A la maison il n’y a pas de livres, excepté un lot de prix Nobel de littérature reliés en cuir blanc, illustrés à l’aquarelle que le père a acheté à crédit à un vendeur ambulant un soir de folie. Ils sont rangés dans la vitrine du buffet de la salle à manger, pas le droit d’y toucher.
Derrière la vitre on peut, en penchant la tête sur le côté, déchiffrer le nom de l’auteur écrit en lettres dorées sur la tranche. Chacun de ces noms est une invitation au voyage tant les sons qui les composent sont étranges avec parfois des lettres qui n’existent pas en français et que chacun prononce à sa manière :
Bjørnstjerne Bjørnson
José de Echegaray
Henryk Sienkiewicz
Giosuè Carducci
Rabindranath Tagore
Karl Adolph Gjellerup
Henrik Pontoppidan…
À la maison il n’y a pas d’Atlas non plus.

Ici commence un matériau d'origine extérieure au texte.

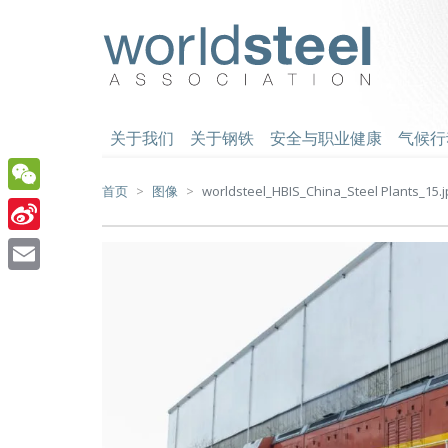
跳
至
worldsteel
主
要
内
容
关于我们
关于钢铁
安全与职业健康
气候行
首页
图像
worldsteel_HBIS_China_Steel Plants_15.j
WeChat
Sina
Weibo
Email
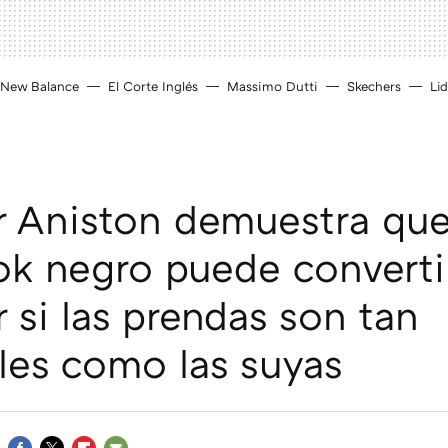
New Balance
El Corte Inglés
Massimo Dutti
Skechers
Lid
r Aniston demuestra qu
ook negro puede converti
 si las prendas son tan
les como las suyas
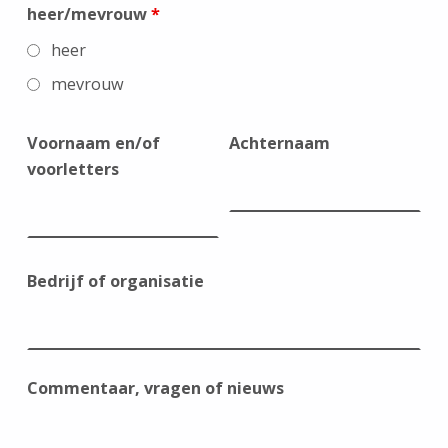
heer/mevrouw
*
heer
mevrouw
Voornaam en/of
Achternaam
voorletters
Bedrijf of organisatie
Commentaar, vragen of nieuws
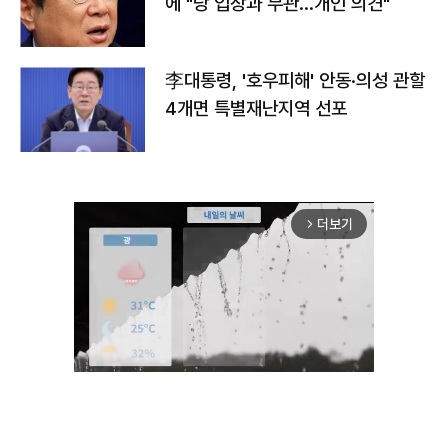
에 "당 입장과 무관…개인 의견"
李대통령, '호우피해' 안동·의성 관할
4개면 특별재난지역 선포
더보기
arrow_forward_ios
Unmute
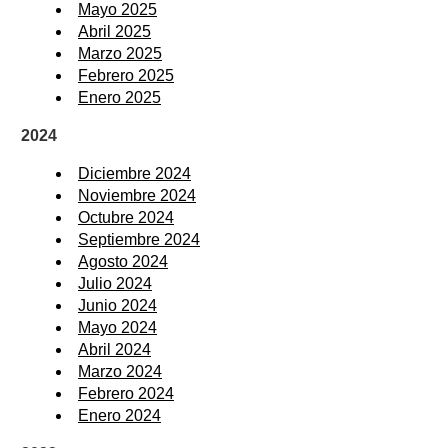
Mayo 2025
Abril 2025
Marzo 2025
Febrero 2025
Enero 2025
2024
Diciembre 2024
Noviembre 2024
Octubre 2024
Septiembre 2024
Agosto 2024
Julio 2024
Junio 2024
Mayo 2024
Abril 2024
Marzo 2024
Febrero 2024
Enero 2024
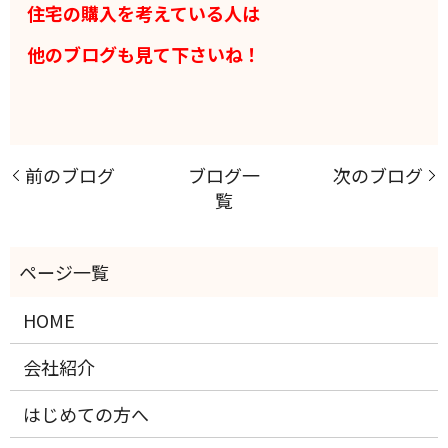
住宅の購入を考えている人は
他のブログも見て下さいね！
前のブログ
ブログ一
次のブログ
覧
HOME
会社紹介
はじめての方へ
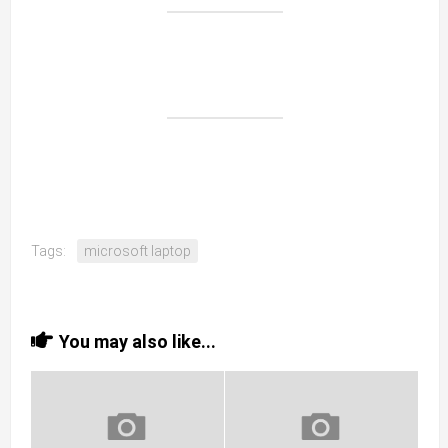
Tags:
microsoft laptop
You may also like...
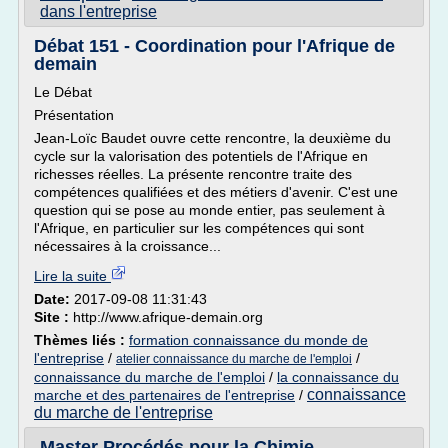
dans l'entreprise
Débat 151 - Coordination pour l'Afrique de
demain
Le Débat
Présentation
Jean-Loïc Baudet ouvre cette rencontre, la deuxième du
cycle sur la valorisation des potentiels de l'Afrique en
richesses réelles. La présente rencontre traite des
compétences qualifiées et des métiers d'avenir. C'est une
question qui se pose au monde entier, pas seulement à
l'Afrique, en particulier sur les compétences qui sont
nécessaires à la croissance...
Lire la suite
Date:
2017-09-08 11:31:43
Site :
http://www.afrique-demain.org
Thèmes liés :
formation connaissance du monde de
l'entreprise
/
/
atelier connaissance du marche de l'emploi
connaissance du marche de l'emploi
/
la connaissance du
connaissance
marche et des partenaires de l'entreprise
/
du marche de l'entreprise
Master Procédés pour la Chimie,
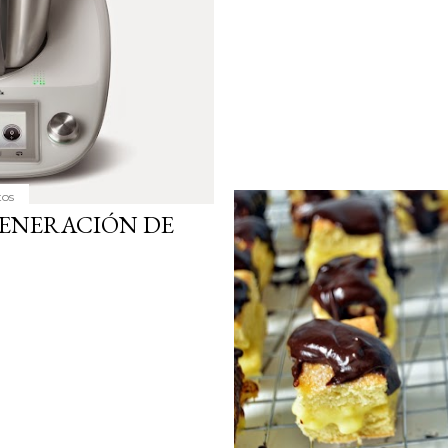
tos
GENERACIÓN DE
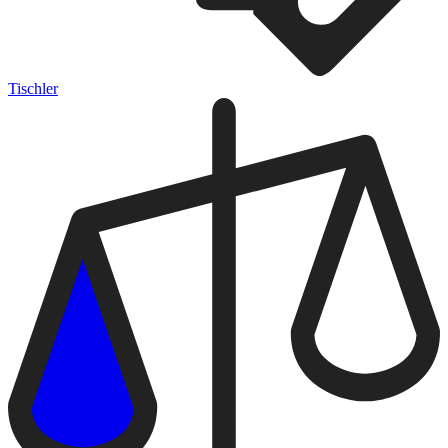
Tischler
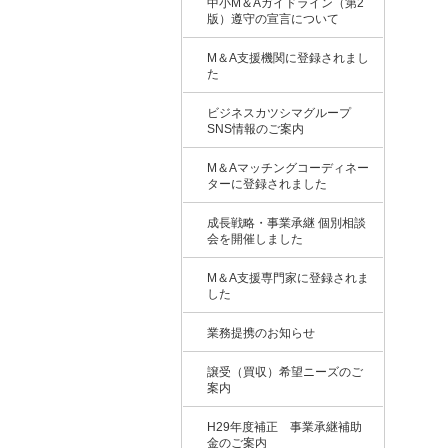
中小M＆Aガイドライン（第2
版）遵守の宣言について
M＆A支援機関に登録されまし
た
ビジネスカツシマグループ
SNS情報のご案内
M＆Aマッチングコーディネー
ターに登録されました
成長戦略・事業承継 個別相談
会を開催しました
M＆A支援専門家に登録されま
した
業務提携のお知らせ
譲受（買収）希望ニーズのご
案内
H29年度補正 事業承継補助
金のご案内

Le monde s’imagine à partir de ces noms d’auteurs qui viennent de partout.
Et puis il y a la collection de noms de villes que le frère rapporte quand il va jouer chez Bernard Chardeau qui possède un Atlas, lui. Le frère nous montre où se situent les villes sur la mappemonde. Quand il a fini, il la fait tourner très vite, les bleus, verts, marrons se mélangent et les mots chantent :
Chandernagor
Tamanrasset
Zanzibar
Valparaiso
Samarcande
Tombouctou
Tananarive
Cincinnati…
Cela ressemble aux poésies que Madame Baverelle fait réciter aux plus grands le samedi matin mais en plus joli.
De temps en temps le frère prend son gros dictionnaire, celui que la grand-mère lui a offert pour sa communion et qu’on ne peut pas toucher sans s’être soigneusement lavé les mains et à condition que le frère soit à nos côtés et ait donné la permission, ce qui n’arrive jamais. C’est finalement toujours le frère qui ouvre le dictionnaire. Nos têtes se penchent sur la carte du monde imprimée en double page au centre de l’ouvrage et de nouvelles couleurs : rose, jaune, orange, violet… viennent enrichir la palette chantante du monde. Dans ces moments-là on rêve de grandir le plus vite possible pour pouvoir partir loin.